We want to do additional data cleaning before we make any modeling decisions. For example, we may decide to remove outliers or determine that it is appropriate to transform the data. We will explore transformations, such as log and polynomial transformations, in several chapters in this book.

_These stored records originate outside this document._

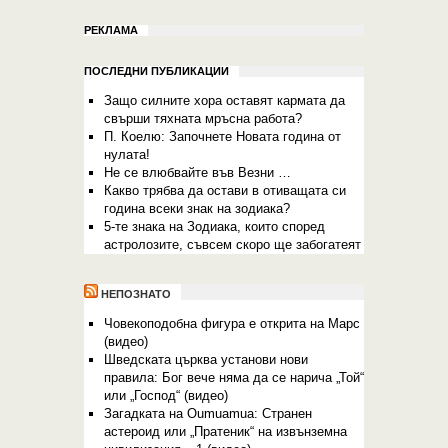
РЕКЛАМА
ПОСЛЕДНИ ПУБЛИКАЦИИ
Защо силните хора оставят кармата да
свърши тяхната мръсна работа?
П. Коелю: Започнете Новата година от
нулата!
Не се влюбвайте във Везни …
Какво трябва да остави в отиващата си
година всеки знак на зодиака?
5-те знака на Зодиака, които според
астролозите, съвсем скоро ще забогатеят
НЕПОЗНАТО
Човекоподобна фигура е открита на Марс
(видео)
Шведската църква установи нови
правила: Бог вече няма да се нарича „Той“
или „Господ“ (видео)
Загадката на Oumuamua: Странен
астероид или „Пратеник“ на извънземна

This section showed you how to use pandas and SciPy to understand how continuous and discrete features are distributed, including their central tendency, shape, and spread. It makes sense to generate these statistics for any feature or target that might be included in our modeling. This also points us in the direction of more work we need to do to prepare our data for analysis. We need to identify missing values and outliers and figure out how we will handle them. We should also visualize the distribution of our continuous features. This rarely fails to yield additional insights. We will learn how to identify outliers in the next section and create visualizations in the following section.